FDA Grants Fast Track Designation to Selinexor for Refractory Multiple Myeloma
Posted: Wednesday, April 11, 2018
On April 10, 2018, the U.S. Food and Drug Administration (FDA) granted Fast Track designation to the oral selective inhibitor of nuclear export compound selinexor for the treatment of patients with multiple myeloma who have received at least three prior lines of therapy, according to Karyopharm Therapeutics. Qualifying patients are those with penta-refractory disease who have received regimens consisting of an alkylating agent, a glucocorticoid, bortezomib, carfilzomib, lenalidomide, pomalidomide, and daratumumab. In addition, the patient’s disease must be refractory to at least one proteasome inhibitor (bortezomib or carfilzomib), one immunomodulatory agent (lenalidomide or pomalidomide), glucocorticoids, and daratumumab, as well as to the most recent therapy.

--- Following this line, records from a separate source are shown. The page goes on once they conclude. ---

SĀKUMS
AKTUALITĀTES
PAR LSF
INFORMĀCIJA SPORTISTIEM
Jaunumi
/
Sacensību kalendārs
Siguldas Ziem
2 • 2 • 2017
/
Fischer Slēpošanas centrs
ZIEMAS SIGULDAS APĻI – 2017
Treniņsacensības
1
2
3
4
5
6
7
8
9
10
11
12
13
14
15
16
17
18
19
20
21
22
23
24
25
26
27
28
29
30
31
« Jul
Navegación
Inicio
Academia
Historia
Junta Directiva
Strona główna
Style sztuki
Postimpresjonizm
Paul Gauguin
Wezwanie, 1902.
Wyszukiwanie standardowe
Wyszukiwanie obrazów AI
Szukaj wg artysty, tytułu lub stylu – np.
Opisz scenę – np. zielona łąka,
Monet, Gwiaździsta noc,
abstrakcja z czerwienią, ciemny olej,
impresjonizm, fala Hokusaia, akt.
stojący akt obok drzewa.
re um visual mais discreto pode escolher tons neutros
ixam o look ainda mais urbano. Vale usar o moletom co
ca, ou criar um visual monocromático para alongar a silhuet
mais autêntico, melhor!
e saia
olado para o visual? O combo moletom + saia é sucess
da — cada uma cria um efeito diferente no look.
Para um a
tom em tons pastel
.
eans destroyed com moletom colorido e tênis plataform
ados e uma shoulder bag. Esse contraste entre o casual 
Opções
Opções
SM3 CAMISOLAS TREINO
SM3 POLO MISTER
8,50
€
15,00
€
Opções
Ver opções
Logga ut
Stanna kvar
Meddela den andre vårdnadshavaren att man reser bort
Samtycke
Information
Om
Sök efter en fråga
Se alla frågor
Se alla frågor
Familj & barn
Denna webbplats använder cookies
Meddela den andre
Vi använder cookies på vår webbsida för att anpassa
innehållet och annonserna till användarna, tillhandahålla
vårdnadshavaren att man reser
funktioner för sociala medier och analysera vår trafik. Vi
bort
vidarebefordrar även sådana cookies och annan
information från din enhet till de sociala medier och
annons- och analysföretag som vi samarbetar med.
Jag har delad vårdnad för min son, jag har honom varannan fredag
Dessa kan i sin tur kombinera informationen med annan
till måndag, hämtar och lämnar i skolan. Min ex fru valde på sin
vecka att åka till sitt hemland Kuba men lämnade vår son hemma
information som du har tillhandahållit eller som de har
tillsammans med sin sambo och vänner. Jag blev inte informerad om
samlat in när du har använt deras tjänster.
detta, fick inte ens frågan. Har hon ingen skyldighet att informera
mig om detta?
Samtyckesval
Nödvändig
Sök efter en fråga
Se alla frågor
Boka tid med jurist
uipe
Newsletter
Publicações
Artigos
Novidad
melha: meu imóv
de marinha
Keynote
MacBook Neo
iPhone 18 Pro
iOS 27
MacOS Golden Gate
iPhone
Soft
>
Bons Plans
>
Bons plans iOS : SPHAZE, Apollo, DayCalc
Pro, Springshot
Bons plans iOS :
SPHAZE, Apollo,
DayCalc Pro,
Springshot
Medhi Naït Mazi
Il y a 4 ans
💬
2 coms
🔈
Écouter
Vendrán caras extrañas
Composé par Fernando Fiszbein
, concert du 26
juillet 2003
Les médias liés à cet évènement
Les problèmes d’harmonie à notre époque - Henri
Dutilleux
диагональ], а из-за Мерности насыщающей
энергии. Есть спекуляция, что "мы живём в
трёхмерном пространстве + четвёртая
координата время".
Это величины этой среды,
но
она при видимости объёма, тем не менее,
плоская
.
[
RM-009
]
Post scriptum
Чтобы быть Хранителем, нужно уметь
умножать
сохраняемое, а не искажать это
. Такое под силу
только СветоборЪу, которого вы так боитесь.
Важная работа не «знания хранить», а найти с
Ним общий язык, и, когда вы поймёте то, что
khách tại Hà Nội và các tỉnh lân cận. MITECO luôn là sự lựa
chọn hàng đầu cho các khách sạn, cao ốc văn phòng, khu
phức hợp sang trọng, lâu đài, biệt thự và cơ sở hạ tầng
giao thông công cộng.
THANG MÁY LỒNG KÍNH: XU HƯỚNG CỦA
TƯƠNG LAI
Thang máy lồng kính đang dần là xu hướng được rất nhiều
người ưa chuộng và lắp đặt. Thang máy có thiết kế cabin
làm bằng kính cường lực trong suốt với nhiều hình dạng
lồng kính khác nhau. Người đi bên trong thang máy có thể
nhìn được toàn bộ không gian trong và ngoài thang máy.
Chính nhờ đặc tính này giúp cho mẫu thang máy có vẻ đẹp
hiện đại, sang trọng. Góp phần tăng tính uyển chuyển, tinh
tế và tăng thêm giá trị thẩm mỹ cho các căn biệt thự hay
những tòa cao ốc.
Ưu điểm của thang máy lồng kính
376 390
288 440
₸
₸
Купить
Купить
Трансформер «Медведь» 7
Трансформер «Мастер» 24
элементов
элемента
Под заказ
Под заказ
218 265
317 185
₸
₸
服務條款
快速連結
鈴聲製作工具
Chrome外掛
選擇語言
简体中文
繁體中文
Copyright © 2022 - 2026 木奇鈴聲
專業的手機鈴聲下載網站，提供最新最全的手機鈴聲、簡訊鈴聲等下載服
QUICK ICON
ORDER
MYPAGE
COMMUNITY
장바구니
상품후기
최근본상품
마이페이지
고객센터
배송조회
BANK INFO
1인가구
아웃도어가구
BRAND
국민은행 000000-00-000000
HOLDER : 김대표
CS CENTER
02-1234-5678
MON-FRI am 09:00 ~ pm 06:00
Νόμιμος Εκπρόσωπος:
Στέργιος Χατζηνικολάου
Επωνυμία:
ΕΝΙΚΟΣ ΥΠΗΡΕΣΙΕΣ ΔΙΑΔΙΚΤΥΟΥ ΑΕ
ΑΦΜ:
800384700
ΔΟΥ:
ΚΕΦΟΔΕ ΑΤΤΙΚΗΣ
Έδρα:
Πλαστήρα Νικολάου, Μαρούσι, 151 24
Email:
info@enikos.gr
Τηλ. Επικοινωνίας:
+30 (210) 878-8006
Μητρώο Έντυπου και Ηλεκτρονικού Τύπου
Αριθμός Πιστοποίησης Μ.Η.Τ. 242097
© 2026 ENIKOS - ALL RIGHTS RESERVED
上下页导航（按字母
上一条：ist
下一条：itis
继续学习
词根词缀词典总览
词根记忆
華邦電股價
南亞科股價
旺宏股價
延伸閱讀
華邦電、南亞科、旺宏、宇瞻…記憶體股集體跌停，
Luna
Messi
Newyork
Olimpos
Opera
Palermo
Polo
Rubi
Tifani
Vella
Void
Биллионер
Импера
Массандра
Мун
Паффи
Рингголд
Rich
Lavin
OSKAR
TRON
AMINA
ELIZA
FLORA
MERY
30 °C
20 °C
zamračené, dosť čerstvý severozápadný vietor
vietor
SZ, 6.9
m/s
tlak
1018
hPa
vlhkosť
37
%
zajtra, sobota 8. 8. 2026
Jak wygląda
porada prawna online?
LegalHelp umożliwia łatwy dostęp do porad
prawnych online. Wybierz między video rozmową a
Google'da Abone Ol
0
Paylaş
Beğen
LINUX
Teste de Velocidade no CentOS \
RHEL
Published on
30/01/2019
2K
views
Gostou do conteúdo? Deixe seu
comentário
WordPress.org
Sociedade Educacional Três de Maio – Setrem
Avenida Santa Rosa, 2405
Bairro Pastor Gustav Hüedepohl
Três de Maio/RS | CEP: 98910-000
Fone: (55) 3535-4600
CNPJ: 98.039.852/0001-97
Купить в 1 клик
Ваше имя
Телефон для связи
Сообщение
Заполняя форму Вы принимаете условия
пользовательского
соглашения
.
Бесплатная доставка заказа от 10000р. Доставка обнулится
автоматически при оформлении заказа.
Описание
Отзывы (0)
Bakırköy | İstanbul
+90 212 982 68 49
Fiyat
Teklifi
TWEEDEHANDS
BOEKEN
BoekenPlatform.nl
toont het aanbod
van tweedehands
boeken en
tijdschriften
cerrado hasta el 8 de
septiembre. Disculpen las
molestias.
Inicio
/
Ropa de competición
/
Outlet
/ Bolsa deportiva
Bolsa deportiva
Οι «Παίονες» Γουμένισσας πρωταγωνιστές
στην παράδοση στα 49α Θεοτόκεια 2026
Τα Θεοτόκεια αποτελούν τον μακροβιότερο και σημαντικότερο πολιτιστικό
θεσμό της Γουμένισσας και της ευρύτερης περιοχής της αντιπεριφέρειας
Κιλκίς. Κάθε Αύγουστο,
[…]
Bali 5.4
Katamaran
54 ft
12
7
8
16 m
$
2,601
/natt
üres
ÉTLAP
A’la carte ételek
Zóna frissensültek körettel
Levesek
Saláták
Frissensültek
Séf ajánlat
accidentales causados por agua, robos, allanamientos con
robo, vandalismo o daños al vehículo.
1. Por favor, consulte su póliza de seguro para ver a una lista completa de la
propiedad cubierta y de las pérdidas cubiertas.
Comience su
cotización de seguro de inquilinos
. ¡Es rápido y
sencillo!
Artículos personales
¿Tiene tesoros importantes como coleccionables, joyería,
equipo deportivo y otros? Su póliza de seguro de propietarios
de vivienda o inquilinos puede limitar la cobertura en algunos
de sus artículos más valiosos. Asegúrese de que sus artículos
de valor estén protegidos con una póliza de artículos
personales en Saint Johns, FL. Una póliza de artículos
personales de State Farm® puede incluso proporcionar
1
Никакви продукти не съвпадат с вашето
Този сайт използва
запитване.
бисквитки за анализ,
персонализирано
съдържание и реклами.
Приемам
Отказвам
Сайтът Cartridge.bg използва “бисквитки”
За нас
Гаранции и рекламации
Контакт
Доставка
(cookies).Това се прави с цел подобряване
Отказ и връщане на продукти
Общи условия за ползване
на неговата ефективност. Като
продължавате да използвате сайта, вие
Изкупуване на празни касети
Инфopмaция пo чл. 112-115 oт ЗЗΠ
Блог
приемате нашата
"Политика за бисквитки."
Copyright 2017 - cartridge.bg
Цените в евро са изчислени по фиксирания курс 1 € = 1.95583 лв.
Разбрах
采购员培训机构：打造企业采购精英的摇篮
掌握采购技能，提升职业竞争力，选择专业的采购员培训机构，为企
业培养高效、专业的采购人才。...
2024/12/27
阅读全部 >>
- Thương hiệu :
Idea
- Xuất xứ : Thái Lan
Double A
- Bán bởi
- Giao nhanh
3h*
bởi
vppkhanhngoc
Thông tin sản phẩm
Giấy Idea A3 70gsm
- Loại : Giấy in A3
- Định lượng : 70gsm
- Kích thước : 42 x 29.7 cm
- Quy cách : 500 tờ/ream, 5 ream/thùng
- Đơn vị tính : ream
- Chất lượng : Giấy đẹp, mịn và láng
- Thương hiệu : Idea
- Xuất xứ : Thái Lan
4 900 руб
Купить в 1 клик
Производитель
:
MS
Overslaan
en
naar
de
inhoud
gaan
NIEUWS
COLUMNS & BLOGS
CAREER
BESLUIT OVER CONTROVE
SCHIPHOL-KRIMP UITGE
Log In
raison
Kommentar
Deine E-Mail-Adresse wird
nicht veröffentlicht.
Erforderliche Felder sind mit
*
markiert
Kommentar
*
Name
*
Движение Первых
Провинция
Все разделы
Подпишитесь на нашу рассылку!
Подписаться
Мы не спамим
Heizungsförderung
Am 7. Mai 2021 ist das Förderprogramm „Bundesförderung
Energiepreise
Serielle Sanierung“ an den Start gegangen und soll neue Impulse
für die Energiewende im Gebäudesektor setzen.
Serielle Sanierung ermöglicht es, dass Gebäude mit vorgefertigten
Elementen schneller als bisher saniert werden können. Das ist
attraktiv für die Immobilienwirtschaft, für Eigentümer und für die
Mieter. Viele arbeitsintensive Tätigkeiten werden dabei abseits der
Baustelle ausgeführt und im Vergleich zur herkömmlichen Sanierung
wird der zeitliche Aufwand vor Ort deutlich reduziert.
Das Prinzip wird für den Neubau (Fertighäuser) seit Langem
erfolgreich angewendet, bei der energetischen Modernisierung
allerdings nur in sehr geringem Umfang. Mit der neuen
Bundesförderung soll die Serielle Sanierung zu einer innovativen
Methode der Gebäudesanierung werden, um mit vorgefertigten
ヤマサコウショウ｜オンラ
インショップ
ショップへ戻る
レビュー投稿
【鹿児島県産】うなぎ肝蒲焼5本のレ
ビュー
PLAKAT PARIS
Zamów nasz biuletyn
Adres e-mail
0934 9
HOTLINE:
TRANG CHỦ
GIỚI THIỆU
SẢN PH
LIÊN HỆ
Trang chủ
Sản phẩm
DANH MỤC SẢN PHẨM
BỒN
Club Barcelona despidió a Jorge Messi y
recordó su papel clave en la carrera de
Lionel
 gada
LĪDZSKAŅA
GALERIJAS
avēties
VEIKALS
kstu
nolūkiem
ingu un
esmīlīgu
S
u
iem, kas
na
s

The Fast Track designation is based on the results of the multicenter, single-arm phase IIb STORM study, which involved approximately 122 patients with heavily pretreated, penta-refractory myeloma. The patients will receive 80 mg of oral selinexor twice weekly in combination with 20 mg of low-dose dexamethasone, also dosed orally twice weekly. Overall response rate is the primary endpoint of the study, with the duration of response and clinical benefit rate being secondary endpoints In addition, the use of selinexor is being evaluated in several mid- and later-phase clinical trials across multiple cancer indications.